▶ Task data:

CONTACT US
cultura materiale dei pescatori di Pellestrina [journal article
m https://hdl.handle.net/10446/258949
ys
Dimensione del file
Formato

* * *

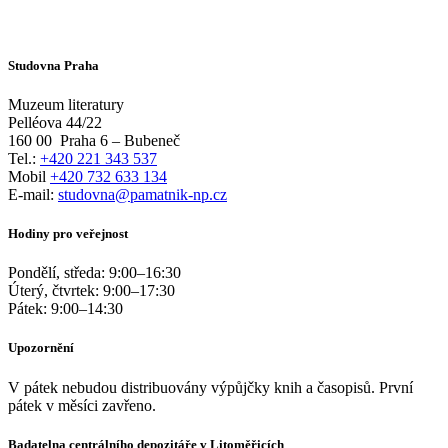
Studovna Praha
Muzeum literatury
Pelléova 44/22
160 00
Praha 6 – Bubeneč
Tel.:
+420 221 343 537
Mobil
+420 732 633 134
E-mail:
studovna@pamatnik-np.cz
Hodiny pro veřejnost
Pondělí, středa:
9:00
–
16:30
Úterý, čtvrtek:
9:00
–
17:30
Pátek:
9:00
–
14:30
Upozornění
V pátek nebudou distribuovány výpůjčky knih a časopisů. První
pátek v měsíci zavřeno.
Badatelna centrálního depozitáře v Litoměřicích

▶ Task: Retype exactly the span of lines from the one with "Muzeum literatury" through the one with "Badatelna centrálního depozitáře"; include both ends and omit the rest of the material.

▶ The answer:
Muzeum literatury
Pelléova 44/22
160 00
Praha 6 – Bubeneč
Tel.:
+420 221 343 537
Mobil
+420 732 633 134
E-mail:
studovna@pamatnik-np.cz
Hodiny pro veřejnost
Pondělí, středa:
9:00
–
16:30
Úterý, čtvrtek:
9:00
–
17:30
Pátek:
9:00
–
14:30
Upozornění
V pátek nebudou distribuovány výpůjčky knih a časopisů. První
pátek v měsíci zavřeno.
Badatelna centrálního depozitáře v Litoměřicích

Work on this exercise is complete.